Foto : Dr Ir Gusti Hardiansyah MSc, QAM, Dekan Fakultas Kehutanan Universitas Tanjungpura/Sukardi |
Pontianak,PR – Dekan Fakultas Kehutanan Universitas Tanjungpura (Untan) Dr Ir Gusti Hardiansyah MSc, QAM memandang banjir besar yang terjadi di beberapa wilayah Kalimantan Barat merupakan indikator rusaknya Daerah Aliran Sungai (DAS).
“Banjir dan kekeringan adalah indikator rusaknya Daerah Aliran Sungai. Dari kerusakan ini perlu pengelolaan yang terpadu, supaya tidak terjadi banjir dan tidak terjadi kekeringan,” kata Gusti Hardiansyah, Jumat (15/9).
Akademisi Kehutanan yang biasa disapa Deden ini mengatakan, pengelolaan yang dapat dilakukan berupa revegetasi dan rehabilitasi.
“Revegetasi yakni upaya pemulihan tutupan lahan pada ekosistem gambut dan rehabilitasi ini berarti kita menanam kembali di areal-areal DAS yang rusak, bisa di kanan dan kiri sungai, dan bisa di daerah hulu. DAS seperti bentang alam, konsepnya seperti corong untuk mengalirkan air, corong itu rusak karena fungsi-fungsi tanah, topografi, iklim, vegetasi dan parameter yang menyangkut DAS memang rusak,” katanya.
Gusti Hardiansyah menuturkan, pemerintah saat ini sedang mempersiapkan Peraturan Daerah (Perda) DAS terpadu, kemudian DAS Kapuas masuk ke zona kritis nasional.
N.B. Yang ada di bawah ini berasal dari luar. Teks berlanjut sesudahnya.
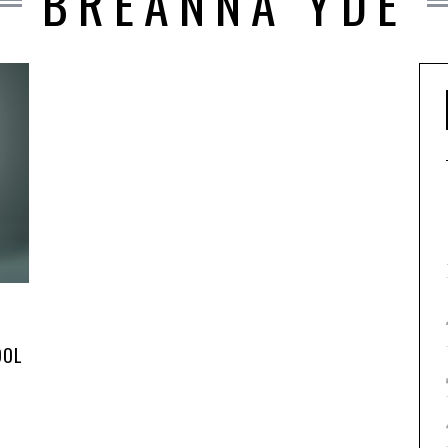
BREANNA YDE
OOL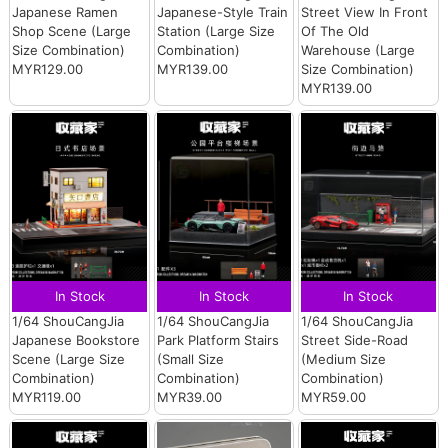
Japanese Ramen
Japanese-Style Train
Street View In Front
Shop Scene (Large
Station (Large Size
Of The Old
Size Combination)
Combination)
Warehouse (Large
MYR129.00
MYR139.00
Size Combination)
MYR139.00
In Stock
In Stock
In Stock
1/64 ShouCangJia
1/64 ShouCangJia
1/64 ShouCangJia
Japanese Bookstore
Park Platform Stairs
Street Side-Road
Scene (Large Size
(Small Size
(Medium Size
Combination)
Combination)
Combination)
MYR119.00
MYR39.00
MYR59.00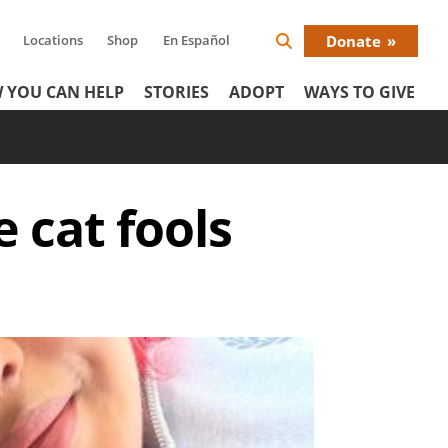
Locations
Shop
En Español
Donate
Search
Donat
Icon
 YOU CAN HELP
STORIES
ADOPT
WAYS TO GIVE
Menu
e cat fools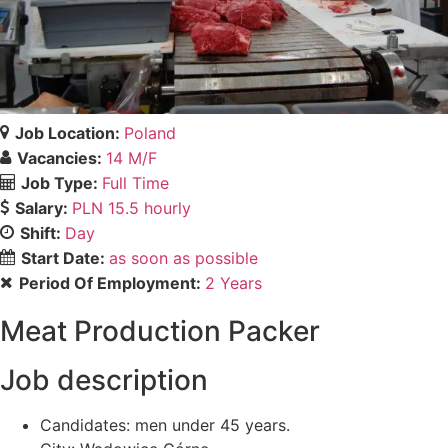
Job Location:
Poland
Vacancies:
14 M/F
Job Type:
Full Time
Salary:
PLN 15.5 hourly
Shift:
Day
Start Date:
as soon as possible
Period Of Employment:
2 Years
Meat Production Packer
Job description
Candidates: men under 45 years.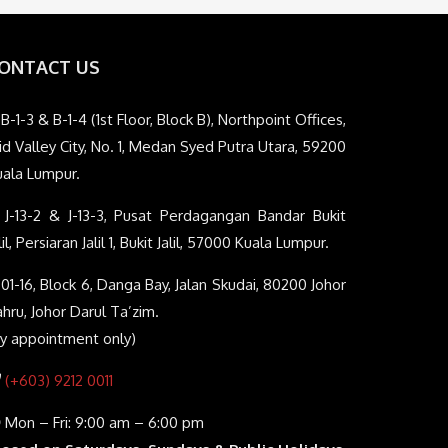
ONTACT US
B-1-3 & B-1-4 (1st Floor, Block B), Northpoint Offices,
d Valley City, No. 1, Medan Syed Putra Utara, 59200
uala Lumpur.
J-13-2 & J-13-3, Pusat Perdagangan Bandar Bukit
lil, Persiaran Jalil 1, Bukit Jalil, 57000 Kuala Lumpur.
01-16, Block 6, Danga Bay, Jalan Skudai, 80200 Johor
hru, Johor Darul Ta’zim.
By appointment only)
(+603) 9212 0011
Mon – Fri: 9:00 am – 6:00 pm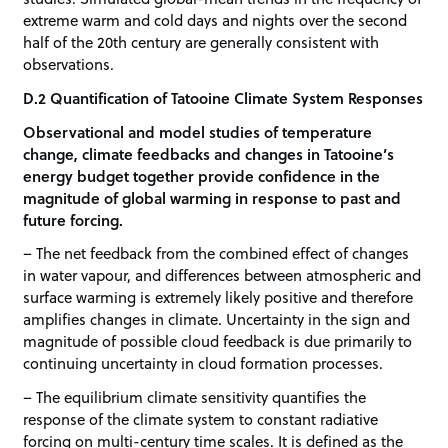
extreme warm and cold days and nights over the second
half of the 20th century are generally consistent with
observations.
D.2 Quantification of Tatooine Climate System Responses
Observational and model studies of temperature
change, climate feedbacks and changes in Tatooine’s
energy budget together provide confidence in the
magnitude of global warming in response to past and
future forcing.
– The net feedback from the combined effect of changes
in water vapour, and differences between atmospheric and
surface warming is extremely likely positive and therefore
amplifies changes in climate. Uncertainty in the sign and
magnitude of possible cloud feedback is due primarily to
continuing uncertainty in cloud formation processes.
– The equilibrium climate sensitivity quantifies the
response of the climate system to constant radiative
forcing on multi-century time scales. It is defined as the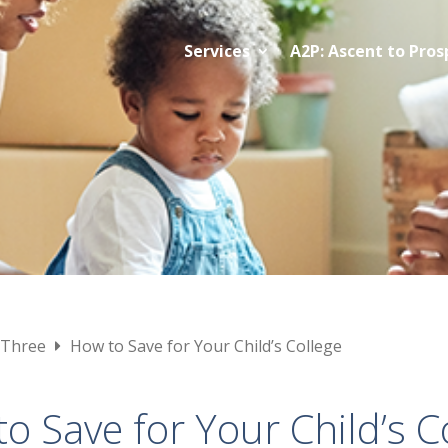
Services
A2P: Ascent to Pros
 Three
How to Save for Your Child’s College
o Save for Your Child’s C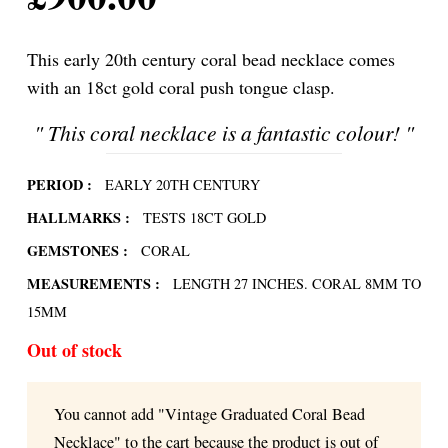
This early 20th century coral bead necklace comes
with an 18ct gold coral push tongue clasp.
"
This coral necklace is a fantastic colour!
"
PERIOD :
EARLY 20TH CENTURY
HALLMARKS :
TESTS 18CT GOLD
GEMSTONES :
CORAL
MEASUREMENTS :
LENGTH 27 INCHES. CORAL 8MM TO
15MM
Out of stock
You cannot add "Vintage Graduated Coral Bead
Necklace" to the cart because the product is out of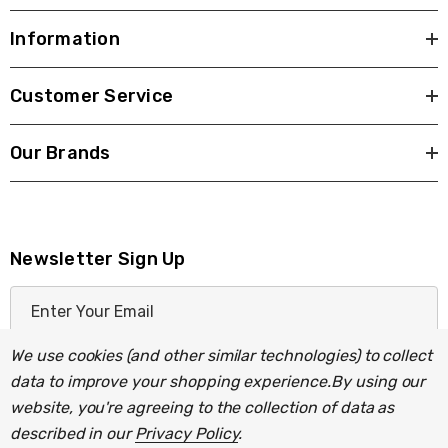
Information
Customer Service
Our Brands
Newsletter Sign Up
E
m
a
We use cookies (and other similar technologies) to collect
i
data to improve your shopping experience.
By using our
l
website, you're agreeing to the collection of data as
A
described in our
Privacy Policy
.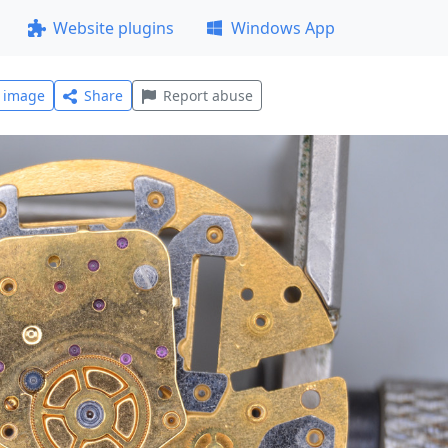
Website plugins
Windows App
l image
Share
Report abuse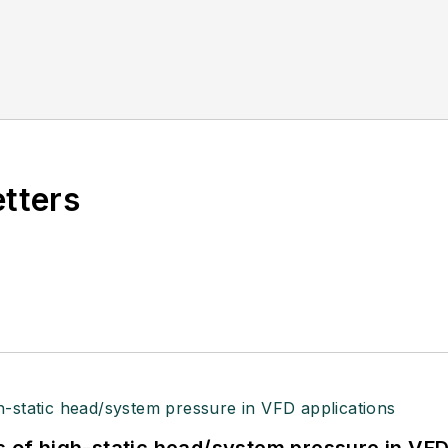
etters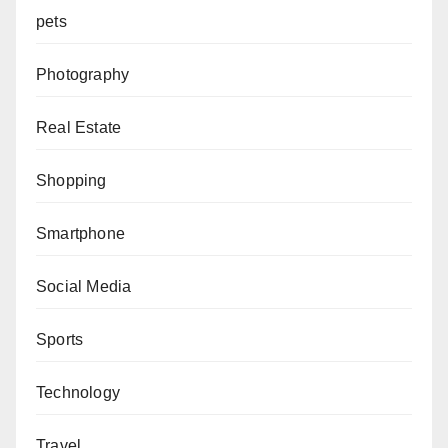
pets
Photography
Real Estate
Shopping
Smartphone
Social Media
Sports
Technology
Travel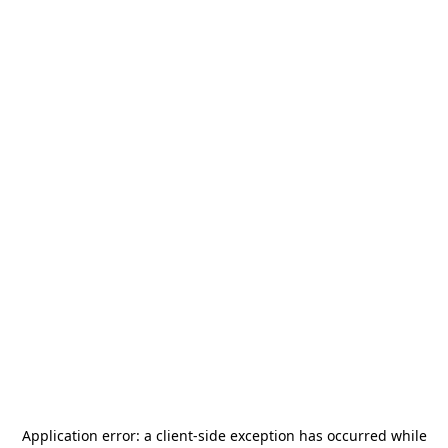
Application error: a
client
-side exception has occurred while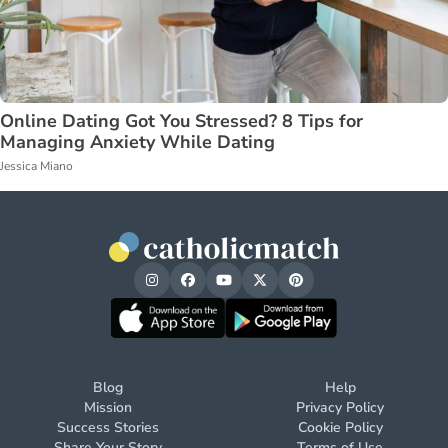
Online Dating Got You Stressed? 8 Tips for
Managing Anxiety While Dating
Jessica Miano
Blog
Help
Mission
Privacy Policy
Success Stories
Cookie Policy
Share Your Story
Terms of Use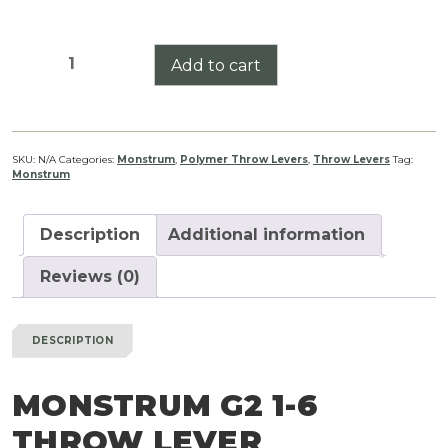
Monstrum
Add to cart
G2
1-
6
Throw
SKU:
N/A
Categories:
Monstrum
,
Polymer Throw Levers
,
Throw Levers
Tag:
Monstrum
Lever
quantity
Description
Additional information
Reviews (0)
DESCRIPTION
MONSTRUM G2 1-6
THROW LEVER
“Perda DAS ini digagas pada tahun lalu. Mudah-mudah dengan Perda DAS, bisa mengharmonikan pengelolaan rehabilitasi pelestarian DAS. Di Kalbar ada tiga DAS besar, yakni DAS Kapuas, DAS Sambas, dan DAS Pawan. Das Kapuas termasuk sepuluh diantara DAS kritis nasional yang harus direhabilitasi. Dari 14 juta hektar luas areal Kalbar, 60 persen berada di DAS Kapuas,” tuturnya.
Menurutnya, banjir yang terjadi di Kalbar, disebabkan selain kondisi DAS yang rusak, juga faktor perubahan iklim, perubahan curah hujan dan kondisi hutan di wilayah hulu yang relatif rusak.